» **Activity**: What lines of the data below include the word "Bands"? Report them by copying each.

» **Transcribed page contents**:
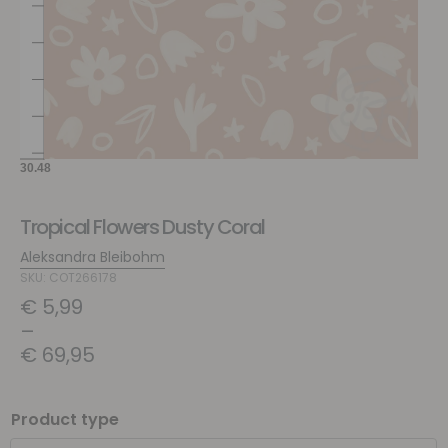
Tropical Flowers Dusty Coral
Aleksandra Bleibohm
SKU: COT266178
€
5,99
–
€
69,95
Product type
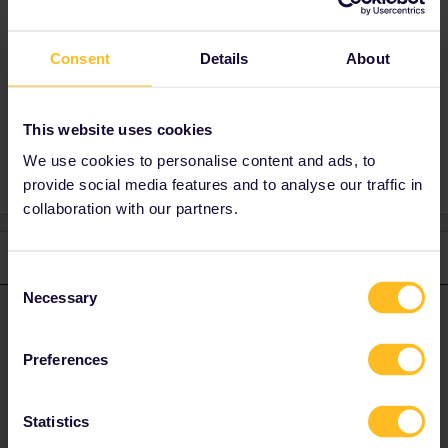
instead (included in the pass as rail
replacement).
Consent
Details
About
This website uses cookies
Reservation
Tirano
milano
We use cookies to personalise content and ads, to
provide social media features and to analyse our traffic in
collaboration with our partners.
2 replies
Oldest first
Consent
Necessary
Selection
Angelo
Forum|Forum|3 years ago
ANSWER
Hi, Trenord is included (except Malpensa Express to Milano
Preferences
Malpensa Airport).
Statistics
The timetable for Trenord is not released for rides after the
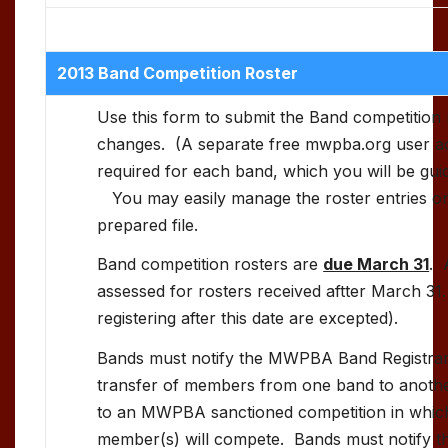
2013 Band Competition Roster
Use this form to submit the Band competition 
changes. (A separate free mwpba.org user acc
required for each band, which you will be guid
You may easily manage the roster entries on
prepared file.
Band competition rosters are
due March 31
. 
assessed for rosters received aftter March 31
registering after this date are excepted).
Bands must notify the MWPBA Band Registrar, 
transfer of members from one band to another
to an MWPBA sanctioned competition in whic
member(s) will compete. Bands must notify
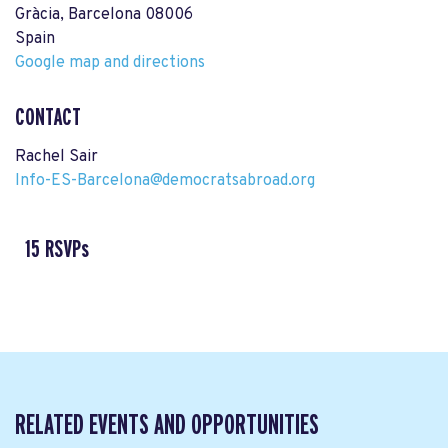
Gràcia, Barcelona 08006
Spain
Google map and directions
CONTACT
Rachel Sair
Info-ES-Barcelona@democratsabroad.org
15 RSVPs
RELATED EVENTS AND OPPORTUNITIES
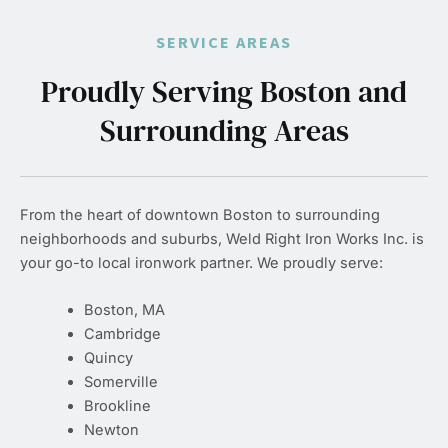
SERVICE AREAS
Proudly Serving Boston and
Surrounding Areas
From the heart of downtown Boston to surrounding
neighborhoods and suburbs, Weld Right Iron Works Inc. is
your go-to local ironwork partner. We proudly serve:
Boston, MA
Cambridge
Quincy
Somerville
Brookline
Newton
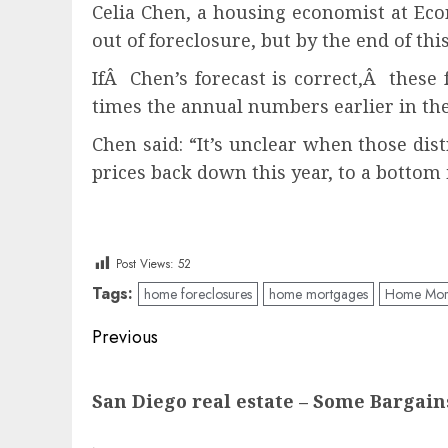
Celia Chen, a housing economist at Eco
out of foreclosure, but by the end of thi
IfÂ Chen’s forecast is correct,Â these 
times the annual numbers earlier in the
Chen said: “It’s unclear when those di
prices back down this year, to a bottom 
Post Views:
52
Tags:
home foreclosures
home mortgages
Home Mort
Post
Previous
navigation
Previous
San Diego real estate – Some Bargai
post:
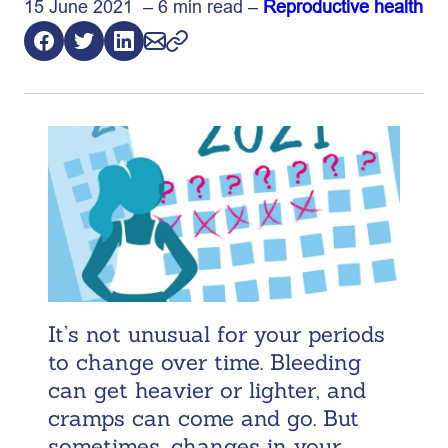
15 June 2021 – 6 min read –
Reproductive health
It’s not unusual for your periods
to change over time. Bleeding
can get heavier or lighter, and
cramps can come and go. But
sometimes, changes in your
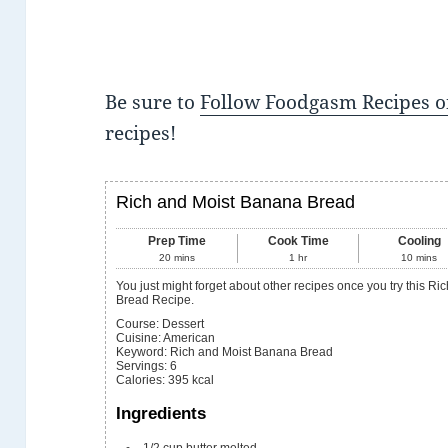
Be sure to
Follow Foodgasm Recipes o
recipes!
Rich and Moist Banana Bread
Prep Time
Cook Time
Cooling
20
mins
1
hr
10
mins
You just might forget about other recipes once you try this Rich and Moist Banana
Bread Recipe.
Course:
Dessert
Cuisine:
American
Keyword:
Rich and Moist Banana Bread
Servings
:
6
Calories
:
395
kcal
Ingredients
1/2
cup
butter
melted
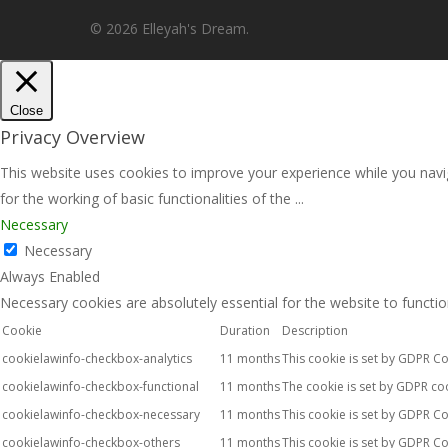
© 2026 Elleyah's Dream.
Close
Privacy Overview
This website uses cookies to improve your experience while you navig
for the working of basic functionalities of the
...
Necessary
Necessary
Always Enabled
Necessary cookies are absolutely essential for the website to functio
Cookie
Duration
Description
cookielawinfo-checkbox-analytics
11 months
This cookie is set by GDPR Co
cookielawinfo-checkbox-functional
11 months
The cookie is set by GDPR coo
cookielawinfo-checkbox-necessary
11 months
This cookie is set by GDPR Co
cookielawinfo-checkbox-others
11 months
This cookie is set by GDPR Co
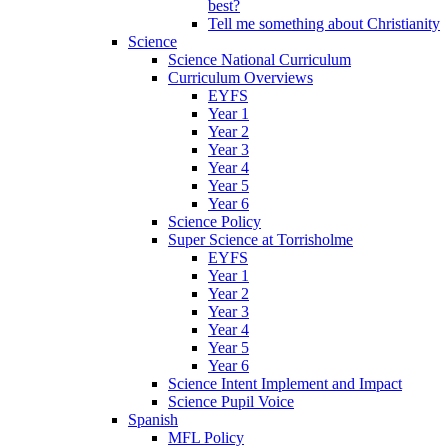
best?
Tell me something about Christianity
Science
Science National Curriculum
Curriculum Overviews
EYFS
Year 1
Year 2
Year 3
Year 4
Year 5
Year 6
Science Policy
Super Science at Torrisholme
EYFS
Year 1
Year 2
Year 3
Year 4
Year 5
Year 6
Science Intent Implement and Impact
Science Pupil Voice
Spanish
MFL Policy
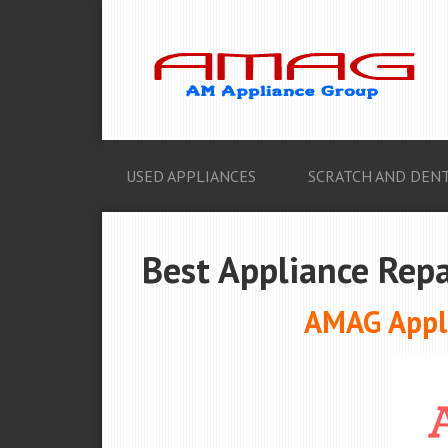
USED APPLIANCES
SCRATCH AND DENT
Best Appliance Repa
AMAG Appli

» **Output below**:
Bands must notify the MWPBA Band Registrar, 
member(s) will compete. Bands must notify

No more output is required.